Ce choix de matérialiser plutôt que de suggérer les prolongements du texte s’accomplit malheureusement dans une esthétique de bande dessinée qui donne plus d’une fois une impression de déjà vu malgré la beauté des images. Le décor est noir, évidemment. Le ciel qu’emplit une lune immense se découpe entre deux bâtiments concaves dont les surfaces polies renvoient des reflets, suggérant dureté et narcissisme, et la citerne centrale est un vaste cylindre d’un noir luisant, à la fois caverne et podium. Avec les costumes – cuir noir – des soldats et les amoncellements de prisonniers, l’univers sadique et morbide est installé ; de gros pistolets pointés et c’est la violence institutionnalisée. Hérodias en tenue de maîtresse sadique, Hérode en sous vêtements féminins, des chiennes tenues en laisse qui sont des femmes presque nues, un siège de chair formé par des esclaves nègres, un Anubis énigmatique qui hante la terrasse, un page qui aura la gorge tranchée par Salomé, des Juifs cherchant des réponses sur leurs ordinateurs portables, tout cela a sa cohérence et, il faut le souligner, n’entre pas en conflit avec la musique, mais finit par créer une surcharge expressive dont elle ne profite pas.
Nulle réserve, en revanche, pour ce qui est de la direction d’acteurs, à laquelle tous les intervenants participent avec une grande conscience professionnelle. Tous sont dignes d’éloges, du plus petit aux premiers rôles ; mais nous tressons une guirlande spéciale à Camilla Nylund, nymphette en robe de mousseline semblant à peine pubère, qui maîtrise superbement ce personnage d’adolescente en conflit avec son beau-père et sourde à tout ce qui n’est pas son désir. Vocalement impressionnante par la sûreté de sa technique, qui lui permet de chanter le rôle avec une souplesse admirable et d’affronter les extrêmes de la tessiture victorieusement, elle donne une évidence confondante à son incarnation de cette figure de l’éternel féminin. Non moins impressionnante l’Herodias de Doris Soffel, sans rien à voir avec les chanteuses fatiguées qui en héritent trop souvent, et dont la prestance s’accorde avec la réputation sulfureuse de séductrice du personnage. Son Hérode est le vaillant Thomas Moser, qui suggère sans lourdeur l’ambiguïté plus tard dévoilée, et dans la voix duquel passent les nuances autoritaires, insinuantes ou lasses du rôle. La plastique de Morten Frank Larsen n’est pas, fort heureusement, incompatible avec l’accès de désir qui enfièvre Salomé, mais quand il était en scène sa voix nous a semblé moins prenante que dans les prophéties souterraines ; résonance créée par le dispositif de la citerne ou légère sonorisation ? En tout cas il est bien l’être enfermé dans son destin ou l’idée qu’il s’en fait.

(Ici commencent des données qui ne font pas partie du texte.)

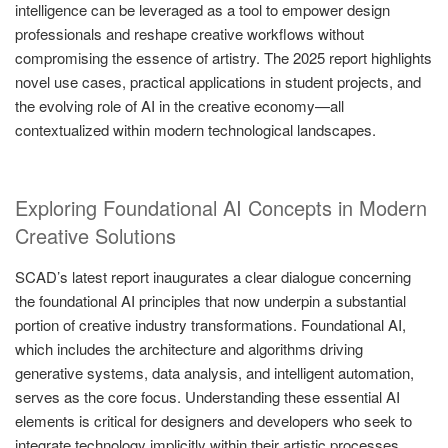
intelligence can be leveraged as a tool to empower design
professionals and reshape creative workflows without
compromising the essence of artistry. The 2025 report highlights
novel use cases, practical applications in student projects, and
the evolving role of AI in the creative economy—all
contextualized within modern technological landscapes.
Exploring Foundational AI Concepts in Modern
Creative Solutions
SCAD’s latest report inaugurates a clear dialogue concerning
the foundational AI principles that now underpin a substantial
portion of creative industry transformations. Foundational AI,
which includes the architecture and algorithms driving
generative systems, data analysis, and intelligent automation,
serves as the core focus. Understanding these essential AI
elements is critical for designers and developers who seek to
integrate technology implicitly within their artistic processes.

Mentionnons encore Martin Mühle, le trop sensible, le trop sincère Narraboth.
Cette distribution sans faille a été soutenue magnifiquement par Pinchas Steinberg, qui a contrôlé l’intensité sonore pour la délivrer opportunément et sans contraindre les chanteurs à s’égosiller pour passer l’orchestre. Cette retenue ne nuit en rien aux couleurs expressives et sensuelles qui s’élèvent de la fosse, dont cette prestation est vraiment excellente. Dommage enfin que Pet Halmen nous ait privés de l’image du meurtre final ; s’il voulait nous frustrer c’est réussi mais les splendeurs vocales et musicales nous ont comblé.